A professor at Yale Law School published a book that calls for changes to Social Security, including raising the full retirement age to 76 and imposing a steep 80% penalty for the highest earners who opt to claim their benefits early, writes an expert on MarketWatch. While the proposal accounts for people's increased longevity and would allow low earners to file for benefits at age 62, raising the FRA to 76 and imposing a stiff early filing penalty for rich Americans could be a bad idea, the expert writes. Moreover, "the public might see [the professor's] changes imposing means testing, which would undermine support for Social Security.

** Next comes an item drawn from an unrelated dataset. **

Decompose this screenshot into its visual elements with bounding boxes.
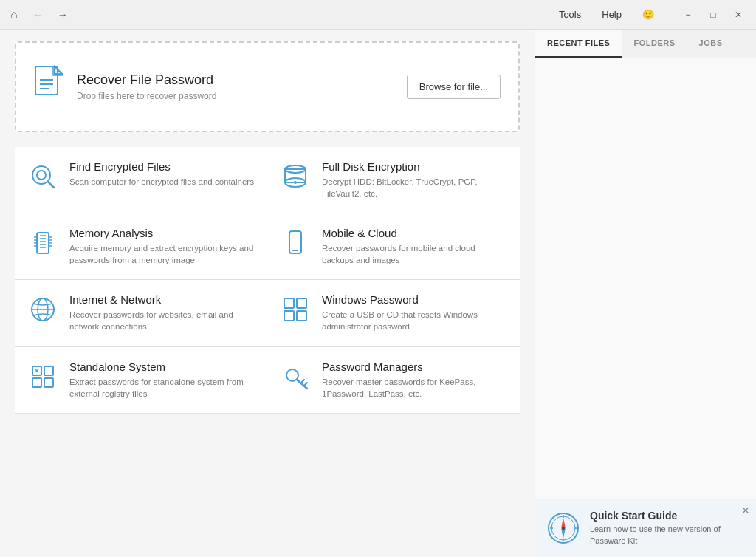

Why your 401(k) fees aren’t lower
Many 401(k) plans charge hefty administrative and investing fees, as the plan's "baroque structure" and complicated rules require legal paperwork, filings with the Internal Revenue Service and other professional services, according to this article on The Wall Street Journal. Vanguard Group estimates that plan managers charge 0.14% fee for administrative and record-keeping services, an adviser fee of 0.25% plus fund fees of 0.19%. While workers should take advantage of their employer-sponsored retirement plan, they may also consider contributing to the government’s Thrift Savings Plan, where the fee is only $2.90 for every investment worth $10,000.

Bloomberg News

6 annuity rules to live by
Retirement investors are advised to determine the consequences of buying an annuity before making a decision, according to this article on Motley Fool. Annuity holders face no contribution limits but the contributions are subject to tax. While an annuity offers tax-free growth on the contributions, withdrawals are taxable and could trigger a 10% penalty if the clients are younger than 59 1/2. Clients can also cancel the annuity and avoid a surrender charge by doing so within 10 to 30 days of signing the contract.

7 tips to get you through a new age of retirement planning
In this new age of retirement planning, clients are advised to spend down their savings in tax-deferred accounts first before collecting their pension or Social Security benefits, according to this article on Kiplinger. This is to avoid bigger taxes on their retirement income. Retirement investors should also diversify their portfolios, choose in-demand stocks, and hold a cash reserve. Clients should also give retirement a test run and they should not just focus on finances when planning for the golden years.

Why the average family has only $5,000 for retirement
The median family between the ages 32 and 61 has saved a paltry $5,000 for retirement, and the shift from pension to 401(k) plan is to blame for this shortcoming, according to a study by the Economic Policy Institute. Meanwhile, the wealthiest households have saved at least $1 million, says an economist with the EPI. "Our retirement system used to reduce inequality, but since the shift to 401(k)s it has only served to magnify it."